Merck’s KEYNOTE-689: Major Success in Cancer Treatment
KEYTRUDA improves event-free survival in advanced head and neck cancer, showing significant results.
Breaking News
Oct 09, 2024
Mrudula Kulkarni

Merck has announced positive results from its Phase 3 KEYNOTE-689 trial, which evaluated KEYTRUDA® (pembrolizumab) as a perioperative treatment for patients with stage III or IVA resected, locally advanced head and neck squamous cell carcinoma (LA-HNSCC). The trial met its primary endpoint by significantly improving event-free survival (EFS) when KEYTRUDA was used as neoadjuvant therapy before surgery, followed by adjuvant therapy with radiotherapy (with or without cisplatin) and continued maintenance. The trial also showed significant improvement in major pathological response (mPR) compared to radiotherapy alone.
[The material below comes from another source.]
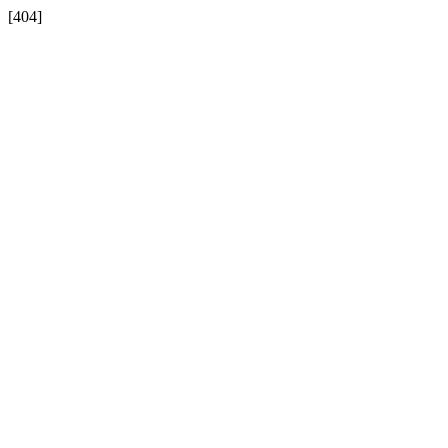
[404]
Although there was a trend toward improved overall survival (OS), it did not reach statistical significance at this point in the trial. The study’s safety profile was consistent with previous findings, with no new safety concerns identified. These results, the first major positive findings in two decades for this patient group, could be practice-changing and further highlight KEYTRUDA’s role in treating earlier-stage LA-HNSCC.
Further analysis of overall survival will be conducted at the next interim review, and results will be presented at an upcoming medical meeting. KEYTRUDA is already approved in various regions, including the U.S., Europe, and China, for advanced head and neck cancers.